Is your feature request related to a problem? Please describe.
I would like an optional flag for chunking strategy 'hi-res' so that tables are extracted but not images. Image text extracted as gibberish if the image has text in it. This is impacting RAG.
Describe the solution you'd like
An optional flag to switch off image extraction.
Describe alternatives you've considered
Tried to partition first and then pick off the elements I do not want, but then I need to chunk it.
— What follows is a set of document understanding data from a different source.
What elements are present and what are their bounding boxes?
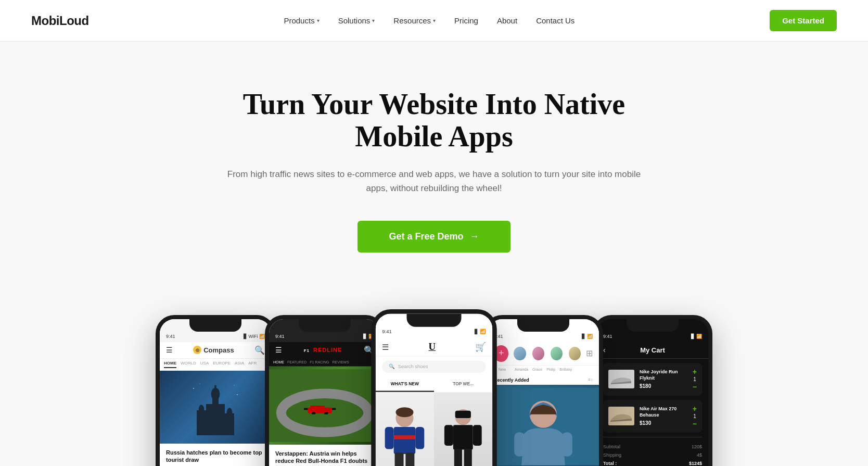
brand-logo[interactable]: MobiLoud <box>31 14 89 28</box>
hero-section: Turn Your Website Into Native Mobile App… <box>0 42 868 284</box>
cart-item-price-1: $180 <box>640 383 687 389</box>
shipping-row: Shipping 4$ <box>603 451 702 459</box>
article-image <box>160 371 271 444</box>
svg-rect-16 <box>304 408 308 410</box>
hero-subtitle: From high traffic news sites to e-commer… <box>226 167 642 195</box>
svg-rect-32 <box>453 425 473 449</box>
menu-icon: ☰ <box>166 346 173 354</box>
search-icon: 🔍 <box>389 364 395 370</box>
phone-notch <box>299 319 351 332</box>
nav-asia: ASIA <box>235 361 244 368</box>
app-subnav: HOME FEATURED F1 RACING REVIEWS <box>269 358 380 367</box>
cart-item-1: Nike Joyride Run Flyknit $180 + 1 − <box>603 363 702 396</box>
nav-item-contact[interactable]: Contact Us <box>529 12 582 29</box>
shoe-1-icon <box>608 370 634 388</box>
nav-item-about[interactable]: About <box>490 12 525 29</box>
svg-rect-17 <box>332 408 336 410</box>
svg-point-9 <box>234 385 234 385</box>
product-image-left <box>376 392 434 466</box>
cart-item-qty-2: + 1 − <box>693 405 697 427</box>
svg-rect-0 <box>206 404 225 435</box>
product-item-right <box>434 392 492 466</box>
phone-screen-5: 9:41 ▊ 📶 ‹ My Cart Nike Joyr <box>597 319 708 466</box>
get-started-button[interactable]: Get Started <box>770 10 837 31</box>
category-tabs: WHAT'S NEW TOP WE... <box>376 377 493 392</box>
cart-item-image-1 <box>608 370 634 388</box>
cart-item-image-2 <box>608 407 634 425</box>
qty-value-2: 1 <box>693 413 696 419</box>
nav-item-pricing[interactable]: Pricing <box>447 12 486 29</box>
cat-top: TOP WE... <box>434 377 492 392</box>
cart-title: My Cart <box>640 346 665 354</box>
phone-notch <box>189 319 241 332</box>
subnav-reviews: REVIEWS <box>333 360 349 364</box>
nav-item-products[interactable]: Products ▾ <box>276 12 326 29</box>
subnav-f1: F1 RACING <box>310 360 329 364</box>
nav-europe: EUROPE <box>213 361 231 368</box>
app-logo: U <box>429 341 436 352</box>
svg-rect-23 <box>394 435 416 439</box>
f1-track-icon <box>269 367 380 445</box>
qty-value-1: 1 <box>693 376 696 382</box>
divider <box>603 437 702 437</box>
menu-icon: ☰ <box>382 342 389 351</box>
cart-item-2: Nike Air Max 270 Behause $130 + 1 − <box>603 400 702 433</box>
svg-point-5 <box>199 405 205 414</box>
svg-point-21 <box>396 407 414 417</box>
arrow-icon: → <box>470 231 479 242</box>
subnav-featured: FEATURED <box>287 360 307 364</box>
cart-item-name-2: Nike Air Max 270 Behause <box>640 406 687 418</box>
phones-showcase: 9:41 ▊ WiFi 📶 ☰ ◎ Compass 🔍 HOME WORLD U… <box>0 284 868 466</box>
cart-item-price-2: $130 <box>640 420 687 426</box>
phone-mockup-1: 9:41 ▊ WiFi 📶 ☰ ◎ Compass 🔍 HOME WORLD U… <box>156 315 275 466</box>
phone-screen-3: 9:41 ▊ 📶 ☰ U 🛒 🔍 Search shoes WHAT'S NEW… <box>376 313 493 466</box>
nav-item-solutions[interactable]: Solutions ▾ <box>331 12 382 29</box>
navbar: MobiLoud Products ▾ Solutions ▾ Resource… <box>0 0 868 42</box>
person-silhouette-2-icon <box>437 403 490 466</box>
phone-screen-2: 9:41 ▊ 📶 ☰ F1 REDLINE 🔍 HOME FEATURED F1… <box>269 319 380 466</box>
article-headline: Verstappen: Austria win helps reduce Red… <box>275 450 374 465</box>
avatar-grace <box>531 346 545 361</box>
signal-icon: ▊ 📶 <box>691 334 702 339</box>
svg-rect-35 <box>454 448 462 466</box>
nav-item-resources[interactable]: Resources ▾ <box>386 12 443 29</box>
nav-usa: USA <box>200 361 209 368</box>
svg-point-8 <box>193 388 194 389</box>
demo-button[interactable]: Get a Free Demo → <box>358 221 510 253</box>
chevron-down-icon: ▾ <box>372 18 375 23</box>
svg-rect-24 <box>385 427 394 449</box>
phone-screen-1: 9:41 ▊ WiFi 📶 ☰ ◎ Compass 🔍 HOME WORLD U… <box>160 319 271 466</box>
svg-rect-18 <box>312 412 315 414</box>
cart-item-info-1: Nike Joyride Run Flyknit $180 <box>640 369 687 389</box>
back-icon: ‹ <box>603 346 606 354</box>
cart-item-qty-1: + 1 − <box>693 368 697 391</box>
subnav-home: HOME <box>273 360 284 364</box>
cart-totals: Subtotal 120$ Shipping 4$ Total : $124$ <box>597 439 708 466</box>
qty-increase-icon: + <box>693 405 697 412</box>
search-icon: 🔍 <box>254 345 265 355</box>
hero-title: Turn Your Website Into Native Mobile App… <box>200 89 668 153</box>
cat-whats-new: WHAT'S NEW <box>376 377 434 392</box>
svg-rect-26 <box>395 452 404 466</box>
svg-rect-34 <box>473 425 482 446</box>
person-silhouette-icon <box>378 403 431 466</box>
qty-decrease-icon: − <box>693 383 697 391</box>
avatar-philip <box>550 346 564 361</box>
phone-mockup-3: 9:41 ▊ 📶 ☰ U 🛒 🔍 Search shoes WHAT'S NEW… <box>371 309 497 466</box>
svg-point-10 <box>199 383 200 384</box>
signal-icon: ▊ 📶 <box>475 329 486 334</box>
svg-rect-42 <box>561 432 572 457</box>
recently-added-header: Recently Added ≡↕ <box>488 373 599 385</box>
contact-names: New Amanda Grace Philip Brittany <box>488 366 599 373</box>
product-item-left <box>376 392 434 466</box>
cart-item-info-2: Nike Air Max 270 Behause $130 <box>640 406 687 426</box>
phone-mockup-4: 9:41 ▊ 📶 + ⊞ New Amanda Grace Philip Bri… <box>483 315 603 466</box>
svg-rect-27 <box>406 452 415 466</box>
app-header: ☰ ◎ Compass 🔍 <box>160 342 271 359</box>
app-nav: HOME WORLD USA EUROPE ASIA AFR <box>160 359 271 371</box>
search-bar: 🔍 Search shoes <box>382 360 486 372</box>
cart-item-name-1: Nike Joyride Run Flyknit <box>640 369 687 381</box>
featured-contact-image <box>488 385 599 466</box>
nav-menu: Products ▾ Solutions ▾ Resources ▾ Prici… <box>276 12 582 29</box>
qty-increase-icon: + <box>693 368 697 375</box>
But the TS SDK does not support chunk_by_title function that is present in Python.
from unstructured.chunking.title import chunk_by_title
chunks = chunk_by_title(elements)
Additional context
Example of image text extracted:
text: « Realtime - irk v * Realime . & ta to Delta rigger = 1 Realtim: ond: o ager =1 second: JSON to Dota (clean up) Watermar oving A rersoes whh — I e L - @8 Azure Data Laj JISON files DBX Autoloader DBX DBSQL Warehouse Structyred Streaming Workflows n Data Apps f A DELTA LAKE DELTA LAKE DELTA LAKE Azure loT Hub T 'Raspberry Pi On site sensors. @400Hz\n + \n + 'Sample Workflow:\n
I think the behavior being requested here is that images are still extracted, just not OCRed, such that any text in the image does not end up in Image.text.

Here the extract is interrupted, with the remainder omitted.